Evidently litter is a nationwide disease, and has most of our big cities in its grip.

Even Newport Beach, the glamour city of the South Coast, has not escaped:

“You should see the Newport Beach ocean-front sidewalk and the pier,” writes Elinor G. Wood. “I walk there nearly every morning and suffer at what I see. One day’s count: a man’s bathing trunks, two tennis shoes, one girl’s panties, one high-heel woman’s shoe, three socks, two T-shirts, a half-buried towel, and what looks like a million pieces of plastic spoons, forks, boxes, plates, cups, straws, hamburger food wrappers and empty film boxes. . . .”

Philip Schechter, also of Newport Beach, sends a clipping from the Providence Journal revealing that Providence, R.I., also has suffered the plague of litter, and cured itself.
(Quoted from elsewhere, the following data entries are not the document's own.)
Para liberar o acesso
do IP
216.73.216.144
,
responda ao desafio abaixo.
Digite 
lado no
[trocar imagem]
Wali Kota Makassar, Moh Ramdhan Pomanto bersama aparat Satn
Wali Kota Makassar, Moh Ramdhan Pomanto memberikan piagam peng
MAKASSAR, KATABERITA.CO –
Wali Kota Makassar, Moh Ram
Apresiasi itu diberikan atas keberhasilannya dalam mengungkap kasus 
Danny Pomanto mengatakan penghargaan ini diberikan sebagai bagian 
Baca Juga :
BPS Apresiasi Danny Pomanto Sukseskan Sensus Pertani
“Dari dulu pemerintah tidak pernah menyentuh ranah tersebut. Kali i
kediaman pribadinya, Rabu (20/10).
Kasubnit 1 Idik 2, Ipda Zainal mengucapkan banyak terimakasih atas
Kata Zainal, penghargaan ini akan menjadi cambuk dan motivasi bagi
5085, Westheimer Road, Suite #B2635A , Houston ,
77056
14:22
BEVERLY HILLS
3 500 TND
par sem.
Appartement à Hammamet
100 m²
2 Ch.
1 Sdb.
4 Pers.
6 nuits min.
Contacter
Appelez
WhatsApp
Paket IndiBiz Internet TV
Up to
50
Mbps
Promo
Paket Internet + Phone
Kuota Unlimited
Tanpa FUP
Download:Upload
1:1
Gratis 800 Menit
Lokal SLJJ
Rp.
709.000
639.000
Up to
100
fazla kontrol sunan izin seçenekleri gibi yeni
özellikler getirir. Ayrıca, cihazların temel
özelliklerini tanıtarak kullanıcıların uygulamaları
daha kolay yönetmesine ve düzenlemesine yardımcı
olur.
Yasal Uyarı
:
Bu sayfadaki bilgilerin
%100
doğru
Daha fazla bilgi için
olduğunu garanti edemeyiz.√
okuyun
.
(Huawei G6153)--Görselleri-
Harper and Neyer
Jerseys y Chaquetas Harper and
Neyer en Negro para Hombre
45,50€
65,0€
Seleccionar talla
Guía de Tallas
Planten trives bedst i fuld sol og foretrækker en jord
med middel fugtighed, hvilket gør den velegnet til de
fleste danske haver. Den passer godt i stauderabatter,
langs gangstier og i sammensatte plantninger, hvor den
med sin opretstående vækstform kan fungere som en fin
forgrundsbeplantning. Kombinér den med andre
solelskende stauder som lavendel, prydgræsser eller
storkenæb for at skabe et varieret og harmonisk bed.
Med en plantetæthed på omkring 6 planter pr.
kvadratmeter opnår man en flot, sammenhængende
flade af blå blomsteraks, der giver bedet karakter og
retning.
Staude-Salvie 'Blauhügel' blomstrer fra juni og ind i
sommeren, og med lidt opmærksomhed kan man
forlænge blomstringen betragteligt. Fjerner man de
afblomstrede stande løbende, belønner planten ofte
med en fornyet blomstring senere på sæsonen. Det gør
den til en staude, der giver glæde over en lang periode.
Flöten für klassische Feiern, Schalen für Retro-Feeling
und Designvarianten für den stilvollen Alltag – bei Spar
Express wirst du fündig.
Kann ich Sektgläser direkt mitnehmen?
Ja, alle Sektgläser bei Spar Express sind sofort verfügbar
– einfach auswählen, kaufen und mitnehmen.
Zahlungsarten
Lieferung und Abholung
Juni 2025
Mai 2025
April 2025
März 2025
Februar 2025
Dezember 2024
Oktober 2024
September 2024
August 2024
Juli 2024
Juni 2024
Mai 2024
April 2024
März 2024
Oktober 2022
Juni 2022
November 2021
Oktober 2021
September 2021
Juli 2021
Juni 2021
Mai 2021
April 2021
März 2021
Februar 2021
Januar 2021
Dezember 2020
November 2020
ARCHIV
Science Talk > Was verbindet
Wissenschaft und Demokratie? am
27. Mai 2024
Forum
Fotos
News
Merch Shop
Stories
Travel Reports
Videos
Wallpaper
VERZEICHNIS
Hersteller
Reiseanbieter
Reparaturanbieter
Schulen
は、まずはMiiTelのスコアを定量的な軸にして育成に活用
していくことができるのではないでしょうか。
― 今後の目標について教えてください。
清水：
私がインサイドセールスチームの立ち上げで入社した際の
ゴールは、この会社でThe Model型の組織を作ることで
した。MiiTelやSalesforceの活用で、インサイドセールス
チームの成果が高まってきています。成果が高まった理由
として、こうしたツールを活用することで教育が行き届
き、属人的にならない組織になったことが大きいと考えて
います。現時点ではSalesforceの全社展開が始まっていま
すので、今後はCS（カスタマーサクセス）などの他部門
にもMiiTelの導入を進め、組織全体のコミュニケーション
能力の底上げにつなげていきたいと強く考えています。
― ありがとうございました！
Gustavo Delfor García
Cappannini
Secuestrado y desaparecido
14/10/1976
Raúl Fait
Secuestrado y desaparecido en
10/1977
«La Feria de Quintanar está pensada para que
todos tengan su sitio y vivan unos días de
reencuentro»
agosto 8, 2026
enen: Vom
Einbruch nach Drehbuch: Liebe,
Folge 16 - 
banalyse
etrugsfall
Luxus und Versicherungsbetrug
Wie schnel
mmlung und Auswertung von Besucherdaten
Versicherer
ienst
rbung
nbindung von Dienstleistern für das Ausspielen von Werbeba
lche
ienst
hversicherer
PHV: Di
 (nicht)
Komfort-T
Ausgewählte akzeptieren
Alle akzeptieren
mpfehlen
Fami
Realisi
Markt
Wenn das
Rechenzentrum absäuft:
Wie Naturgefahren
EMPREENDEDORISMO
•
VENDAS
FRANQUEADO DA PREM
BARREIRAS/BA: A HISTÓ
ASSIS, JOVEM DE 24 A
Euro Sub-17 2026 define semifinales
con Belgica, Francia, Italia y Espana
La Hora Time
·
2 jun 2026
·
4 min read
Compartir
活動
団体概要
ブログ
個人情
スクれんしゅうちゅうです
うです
The Journal’s Brian Jones recalls what the city was like five years ago: “A city of plastic cups, beer cans, candy wrappers, old newspapers, bits of cellophane, sticky lollipop sticks, half-eaten French fries, old socks, hamburger wrappers, aluminum can pull-tabs, bags, bottles, straws, the discards of a consumptive and careless society. . . .”

That describes our Broadway exactly.

But Providence launched what they call “The Litter Wars,” which began in 1979 “when downtown businesses were moved by civic pride to clean the sidewalks outside their front doors, a task they technically were required to perform by an often ignored and unenforced city law. . . .”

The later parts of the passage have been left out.